Kobra Üssü çağrı kodlarını kullanarak şifreli görüşmeler yaptı. Daha sonra telsizi sözleştikleri saatte açmak üzere kapattı. İçinde bulunduğu durumun hassasiyetinin farkındaydı. Artık aklına ne annesi, ne babası, nede biricik eşi Banu geliyordu. Tek derdi vardı; askerleri ateşe atmadan sağ salim kobra üs bölgesine ulaştırmak….

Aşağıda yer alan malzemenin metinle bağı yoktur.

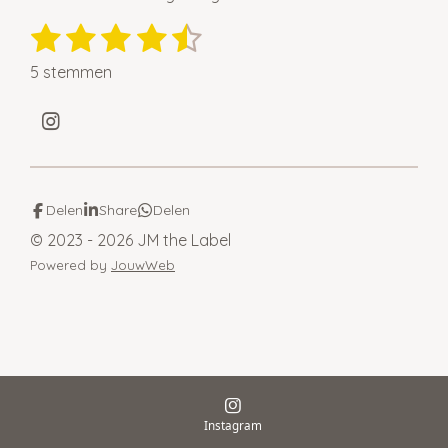
1
2
3
4
5
S
R
t
a
s
s
s
s
s
e
5 stemmen
t
t
t
t
t
t
m
i
m
e
e
e
e
e
I
n
e
n
n
g
r
r
r
r
r
s
:
t
r
r
r
r
4
a
Delen
Share
Delen
e
e
e
e
g
.
© 2023 - 2026 JM the Label
r
4
n
n
n
n
a
Powered by
JouwWeb
s
m
t
e
r
r
e
n
Instagram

Sırt çantasını kontrol ettikten sonra en yakınındaki mevzide bulunan Ali Haydara teslim ederek tek başına etrafı keşfe çıktı. Ali Haydar bu haberi fısıltıyla tüm mevzilere saydırma usulüyle gönderdi. Geriden sayarak gelen vukuat tekmili biraz gecikmişti. Kontrolü sağlamak gittikçe güçleşiyor, bu karlı dağ başında durum gittikçe kötüye gidiyordu. Komutan yaptığı keşif sırasında; etrafta bir tuzağa, tehlike oluşturabilecek bir duruma rastlamamıştı. Arka taraflarında bulunan bir sırtın altında uzunlamasına bir oyuk bulmuştu. Bu oyuk uzunca bir balkon altını andırıyordu. Açık alanda kalmaktansa burası daha güvenli bir sığınak görüntüsü veriyordu.
Beş dakika içinde timini bu güvenli bölgeye toplayarak gerekli kontrolleri yapmış, ateş destek unsurunu nöbetçi unsur olarak görevlendirmişti. Oyuğun içerisi dışarıya nispeten daha ılıktı. Büyükçe bir kayanın rüzgâr almayan kısmında ateş yakma sırası gelmişti şimdi. Sırt çantalarını küçük bir duvar gibi örmeden önce; içerisindeki odunları çıkardılar. Timde bulunan bütün askerlerin taşıdığı odunlar bir kenara yığıldı. Atakan uzman gözleriyle İzmirliyi aradı bulamadı. Kısa süreli bir korku yaşadıktan sonra İzmirliyi uzak köşede gözleri iki çeşme ağlarken buldu.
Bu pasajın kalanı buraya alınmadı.